_TASK_: In the following material, identify every line holding the string "лексика" and return it.

RECORD SET Start Marker

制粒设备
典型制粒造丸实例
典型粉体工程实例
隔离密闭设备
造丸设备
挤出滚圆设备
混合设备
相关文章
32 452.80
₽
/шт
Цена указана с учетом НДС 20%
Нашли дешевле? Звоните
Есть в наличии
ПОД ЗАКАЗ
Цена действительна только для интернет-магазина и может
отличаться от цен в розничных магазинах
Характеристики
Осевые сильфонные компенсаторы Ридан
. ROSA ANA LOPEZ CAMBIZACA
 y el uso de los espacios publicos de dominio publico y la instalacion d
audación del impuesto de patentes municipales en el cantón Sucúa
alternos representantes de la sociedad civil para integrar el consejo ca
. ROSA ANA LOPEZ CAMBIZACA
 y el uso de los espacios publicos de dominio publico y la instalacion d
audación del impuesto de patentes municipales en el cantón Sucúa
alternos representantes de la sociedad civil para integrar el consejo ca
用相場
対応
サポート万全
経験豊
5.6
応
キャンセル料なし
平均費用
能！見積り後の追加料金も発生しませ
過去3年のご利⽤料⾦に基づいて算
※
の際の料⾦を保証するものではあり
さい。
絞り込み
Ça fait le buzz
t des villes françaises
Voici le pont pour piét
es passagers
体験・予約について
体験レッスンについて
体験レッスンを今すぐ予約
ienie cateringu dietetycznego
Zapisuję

RECORD SET End Marker
RECORD SET Start Marker

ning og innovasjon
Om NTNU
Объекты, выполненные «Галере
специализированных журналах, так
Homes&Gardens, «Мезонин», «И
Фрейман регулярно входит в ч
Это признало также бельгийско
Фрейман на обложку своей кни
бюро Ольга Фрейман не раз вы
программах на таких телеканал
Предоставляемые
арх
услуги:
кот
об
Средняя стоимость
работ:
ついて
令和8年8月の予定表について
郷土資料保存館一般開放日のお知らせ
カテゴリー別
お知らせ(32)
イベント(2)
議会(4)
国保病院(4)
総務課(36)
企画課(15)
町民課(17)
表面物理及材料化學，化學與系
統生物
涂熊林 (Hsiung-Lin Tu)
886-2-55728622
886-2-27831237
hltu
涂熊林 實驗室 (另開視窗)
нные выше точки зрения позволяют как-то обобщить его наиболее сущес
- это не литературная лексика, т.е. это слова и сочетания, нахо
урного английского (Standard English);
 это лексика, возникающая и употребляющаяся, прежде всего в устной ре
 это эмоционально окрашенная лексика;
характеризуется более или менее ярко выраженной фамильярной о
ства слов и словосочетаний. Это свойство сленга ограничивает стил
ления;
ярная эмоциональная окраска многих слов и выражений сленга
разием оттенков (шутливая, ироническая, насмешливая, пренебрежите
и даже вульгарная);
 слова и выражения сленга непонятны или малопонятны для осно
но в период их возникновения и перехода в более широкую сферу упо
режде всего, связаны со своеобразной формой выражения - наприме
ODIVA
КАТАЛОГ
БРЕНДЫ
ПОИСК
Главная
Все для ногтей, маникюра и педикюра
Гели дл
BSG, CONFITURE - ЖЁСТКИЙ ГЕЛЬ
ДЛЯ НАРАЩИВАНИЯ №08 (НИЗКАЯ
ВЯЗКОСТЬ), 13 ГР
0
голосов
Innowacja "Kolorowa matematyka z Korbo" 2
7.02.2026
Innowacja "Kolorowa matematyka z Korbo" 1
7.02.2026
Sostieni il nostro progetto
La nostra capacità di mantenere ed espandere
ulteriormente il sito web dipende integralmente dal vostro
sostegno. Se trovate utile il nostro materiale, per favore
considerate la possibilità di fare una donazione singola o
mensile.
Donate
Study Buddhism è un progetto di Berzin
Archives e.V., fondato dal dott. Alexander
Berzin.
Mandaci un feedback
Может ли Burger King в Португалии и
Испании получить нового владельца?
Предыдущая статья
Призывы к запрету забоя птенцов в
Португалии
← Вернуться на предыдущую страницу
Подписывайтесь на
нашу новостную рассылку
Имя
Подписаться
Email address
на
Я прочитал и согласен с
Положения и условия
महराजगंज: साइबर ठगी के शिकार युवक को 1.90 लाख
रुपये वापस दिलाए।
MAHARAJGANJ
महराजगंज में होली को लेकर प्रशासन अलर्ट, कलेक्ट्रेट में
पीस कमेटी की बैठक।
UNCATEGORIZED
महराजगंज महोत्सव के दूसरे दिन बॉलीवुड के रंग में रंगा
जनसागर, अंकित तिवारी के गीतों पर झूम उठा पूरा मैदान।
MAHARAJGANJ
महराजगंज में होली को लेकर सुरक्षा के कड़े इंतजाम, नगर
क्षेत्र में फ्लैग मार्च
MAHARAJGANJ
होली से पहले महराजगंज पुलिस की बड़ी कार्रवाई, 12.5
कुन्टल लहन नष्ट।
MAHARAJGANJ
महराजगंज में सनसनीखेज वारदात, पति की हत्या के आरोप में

RECORD SET End Marker
RECORD SET Start Marker

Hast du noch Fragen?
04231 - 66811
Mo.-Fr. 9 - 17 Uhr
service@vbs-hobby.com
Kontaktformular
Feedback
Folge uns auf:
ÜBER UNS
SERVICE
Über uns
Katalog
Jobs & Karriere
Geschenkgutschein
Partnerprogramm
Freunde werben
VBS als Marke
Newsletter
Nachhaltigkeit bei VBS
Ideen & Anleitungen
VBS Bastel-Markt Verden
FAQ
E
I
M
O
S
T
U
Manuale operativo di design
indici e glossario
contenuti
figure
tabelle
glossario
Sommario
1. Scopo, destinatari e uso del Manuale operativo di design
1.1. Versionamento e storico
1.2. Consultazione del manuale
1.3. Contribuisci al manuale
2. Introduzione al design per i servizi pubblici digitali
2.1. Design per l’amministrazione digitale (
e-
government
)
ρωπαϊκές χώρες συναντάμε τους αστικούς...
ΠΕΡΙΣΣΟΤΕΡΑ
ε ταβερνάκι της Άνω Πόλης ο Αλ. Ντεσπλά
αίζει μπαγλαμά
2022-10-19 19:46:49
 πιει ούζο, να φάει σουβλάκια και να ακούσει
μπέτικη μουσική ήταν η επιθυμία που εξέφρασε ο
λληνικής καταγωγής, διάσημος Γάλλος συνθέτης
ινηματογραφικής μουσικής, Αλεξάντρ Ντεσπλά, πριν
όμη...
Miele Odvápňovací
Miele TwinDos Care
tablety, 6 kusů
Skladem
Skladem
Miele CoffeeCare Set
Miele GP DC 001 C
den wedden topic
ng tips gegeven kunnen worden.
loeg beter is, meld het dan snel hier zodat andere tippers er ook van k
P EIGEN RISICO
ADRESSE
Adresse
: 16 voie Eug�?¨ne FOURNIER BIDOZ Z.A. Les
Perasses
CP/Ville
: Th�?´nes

RECORD SET End Marker

_ANSWER_:
- это не литературная лексика, т.е. это слова и сочетания, нахо
 это лексика, возникающая и употребляющаяся, прежде всего в устной ре
 это эмоционально окрашенная лексика;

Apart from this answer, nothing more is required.